Yüce Allah, ‘Müminler ancak kardeştirler…’ (Hucurat Suresi, 10) ayetiyle müminlerin kan bağına gerek olmaksızın kardeş olduklarını ve aralarında sevgi bağı kıldığını bildirir. İnanan insanların arasındaki bu son derece güçlü bağ, kaynağını Allah aşkından alan gerçek sevgidir. Peygamber Efendimiz (sav) de Allah’ın bu buyruğu gereği, müminler arasındaki kardeşliğin asla bozulmamasını ister ve veda hutbesindeki sözleriyle bunu vasiyet eder.
“Sözümü iyi dinleyiniz ve iyi belleyiniz! Müslüman Müslümanın kardeşidir ve böylece bütün Müslümanlar kardeştirler... Birbirinize hased etmeyiniz. Birbirinizle buğz (düşmanlık) etmeyiniz. Birbirinizle iyi ilişkileri kesmeyiniz. Birbirinizden yüz çevirip küsmeyiniz ve ey Allah’ın kulları, kardeşler olunuz. (Mace ,Cilt 10, s. 32)
Ülkeleri, kültürleri, dilleri ve aileleri farklı da olsa samimi müminleri bir araya getiren ve kardeşlik bağıyla bağlayan, Allah’ın din olarak seçip beğendiği İslam dinidir. Müminlerin birbirlerine duydukları derin sevgi, Allah sevgisi/korkusu temelleri üzerinde kurulmuştur ve bu sağlam temeller üzerinde yükselir.
Müminlerin birlikteliğinin önemli özelliklerinden biri, Allah rızası için birbirlerini sevmeleri nedeniyle güçlü olmalarıdır.
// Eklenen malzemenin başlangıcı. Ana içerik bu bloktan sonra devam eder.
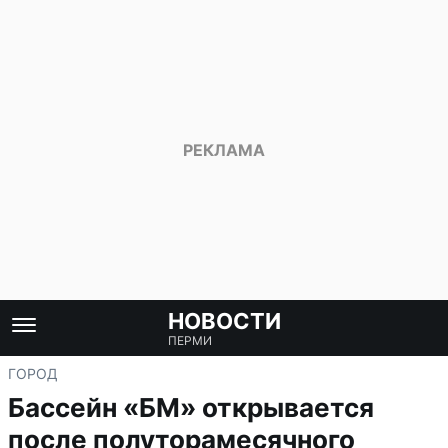
НОВОСТИ
ПЕРМИ
ГОРОД
Бассейн «БМ» открывается
после полуторамесячного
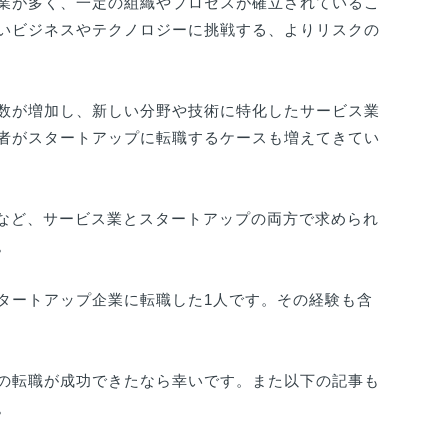
業が多く、一定の組織やプロセスが確立されているこ
いビジネスやテクノロジーに挑戦する、よりリスクの
数が増加し、新しい分野や技術に特化したサービス業
者がスタートアップに転職するケースも増えてきてい
術など、サービス業とスタートアップの両方で求められ
。
タートアップ企業に転職した1人です。その経験も含
の転職が成功できたなら幸いです。また以下の記事も
。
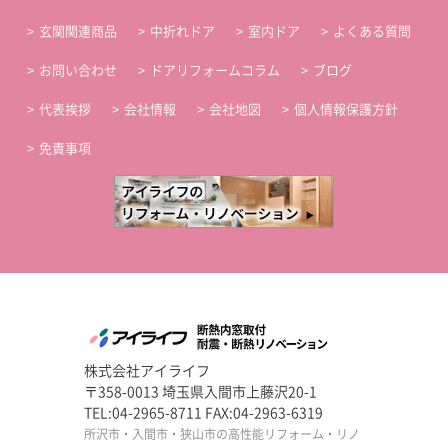
玄関関連商品
中折れドア
室内ドア
よくある質問
お問い合わせ
ドアリフォームコラム
ブログ
代表挨拶
会社情報
会社地図
個人情報保護方針
免責事項
株式会社アイライフ
〒358-0013 埼玉県入間市上藤沢20-1
TEL:04-2965-8711 FAX:04-2963-6319
所沢市・入間市・狭山市の高性能リフォーム・リノ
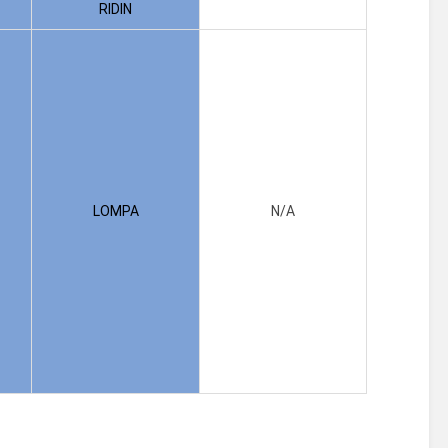
RIDIN
LOMPA
N/A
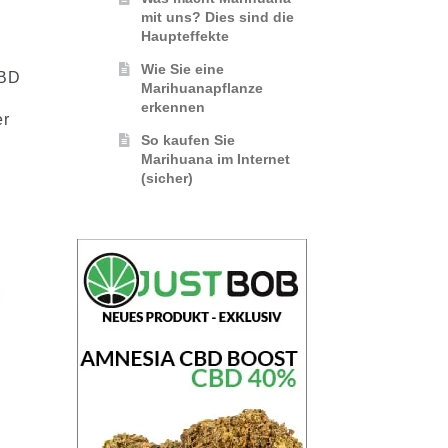
mit uns? Dies sind die
Haupteffekte
Wie Sie eine
CBD
Marihuanapflanze
erkennen
er
So kaufen Sie
Marihuana im Internet
(sicher)
%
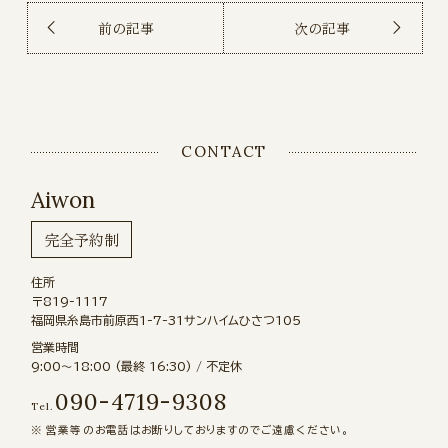
前の記事
次の記事
CONTACT
Aiwon
完全予約制
住所
〒819-1117
福岡県糸島市前原西1-7-31サンハイムひさつ105
営業時間
9:00〜18:00 (最終 16:30) / 不定休
090-4719-9308
Tel.
営業等のお電話はお断りしておりますのでご遠慮ください。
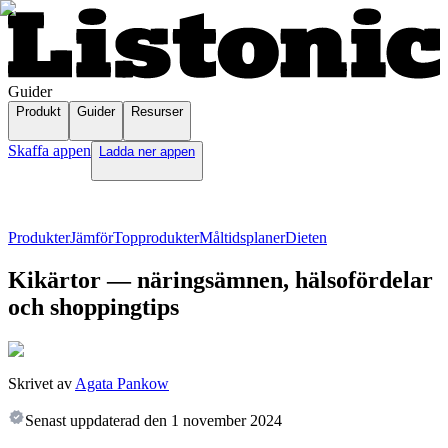
Guider
Produkt
Guider
Resurser
Skaffa appen
Ladda ner appen
Produkter
Jämför
Topprodukter
Måltidsplaner
Dieten
Kikärtor — näringsämnen, hälsofördelar
och shoppingtips
Skrivet av
Agata Pankow
Senast uppdaterad den
1 november 2024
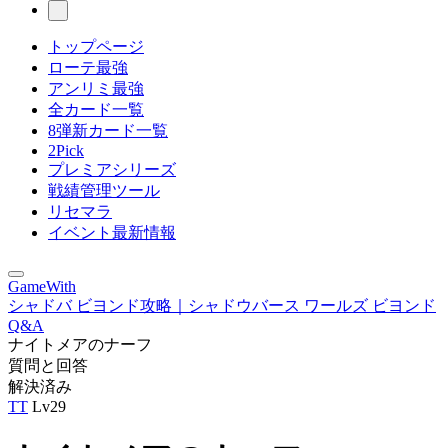
トップページ
ローテ最強
アンリミ最強
全カード一覧
8弾新カード一覧
2Pick
プレミアシリーズ
戦績管理ツール
リセマラ
イベント最新情報
GameWith
シャドバ ビヨンド攻略｜シャドウバース ワールズ ビヨンド
Q&A
ナイトメアのナーフ
質問と回答
解決済み
TT
Lv29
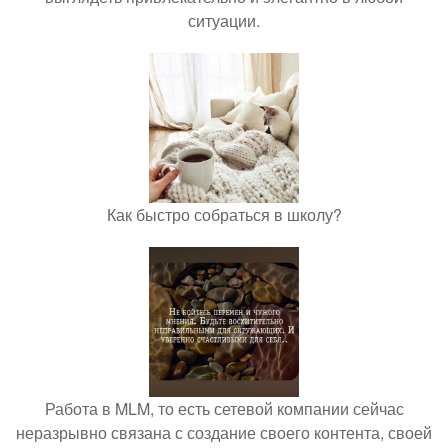
ситуации.
Как быстро собраться в школу?
Работа в MLM, то есть сетевой компании сейчас
неразрывно связана с создание своего контента, своей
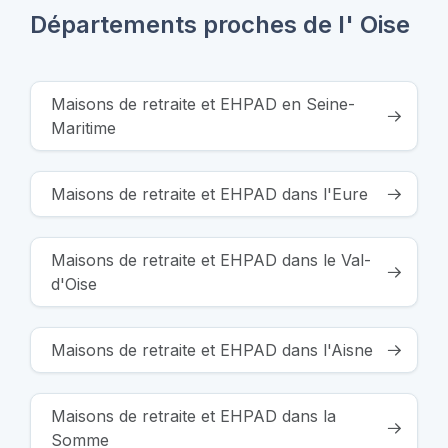
Départements proches de l' Oise
Maisons de retraite et EHPAD en Seine-
Maritime
Maisons de retraite et EHPAD dans l'Eure
Maisons de retraite et EHPAD dans le Val-
d'Oise
Maisons de retraite et EHPAD dans l'Aisne
Maisons de retraite et EHPAD dans la
Somme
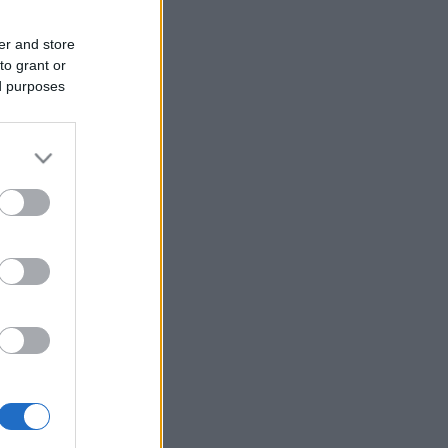
er and store
to grant or
ed purposes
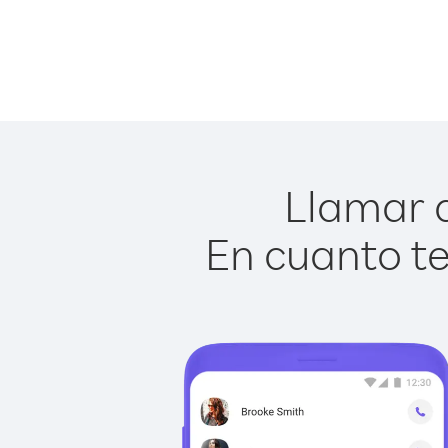
Llamar a
En cuanto te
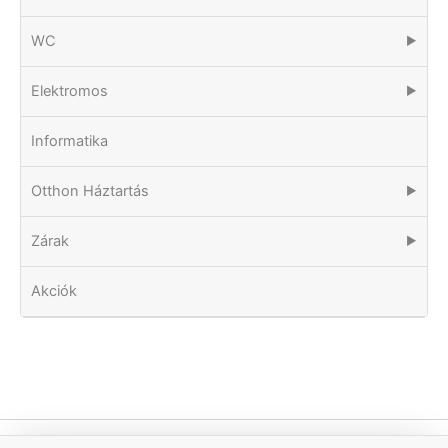
WC
▶
Elektromos
▶
Informatika
Otthon Háztartás
▶
Zárak
▶
Akciók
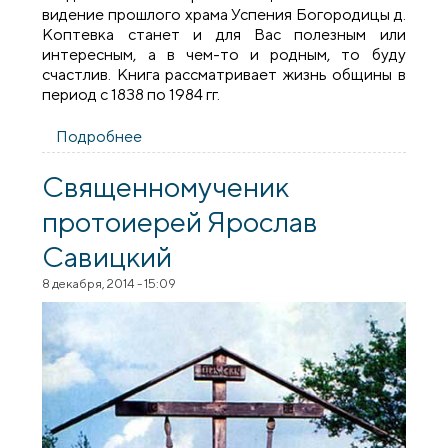
видение прошлого храма Успения Богородицы д.
Коптевка станет и для Вас полезным или
интересным, а в чем-то и родным, то буду
счастлив. Книга рассматривает жизнь общины в
период с 1838 по 1984 гг.
Подробнее
о Книга священника Антония Семилета
«КОПТЕВКА ПРАВОСЛАВНАЯ»
Священномученик
протоиерей Ярослав
Савицкий
8 декабря, 2014 - 15:09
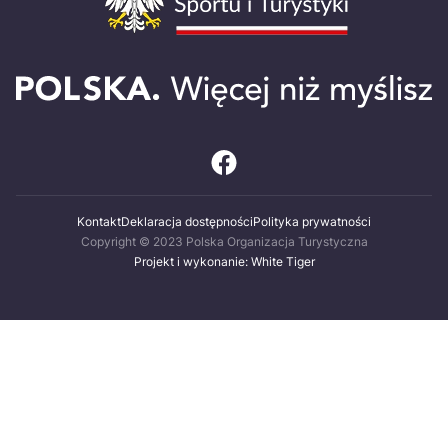
Kontakt
Deklaracja dostępności
Polityka prywatności
Copyright © 2023 Polska Organizacja Turystyczna
Projekt i wykonanie: White Tiger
Az sayıda da olsalar, sayıca daha çok olan bir topluluğa kalplerindeki iman nedeniyle galip gelecek güce sahiptirler. Nicelik değil nitelik önemlidir ve gerçek anlamda güçlü olan, Allah’ın Kendi ruhundan üflediği ruha sahip mümindir.
Allah, “Şüphesiz Allah, Kendi yolunda, sanki birbirlerine kenetlenmiş bir bina gibi saf bağlayarak çarpışanları sever.” (Saf Suresi, 4) hükmüyle müminlerin aralarındaki bağın nasıl olması gerektiğini haber verir.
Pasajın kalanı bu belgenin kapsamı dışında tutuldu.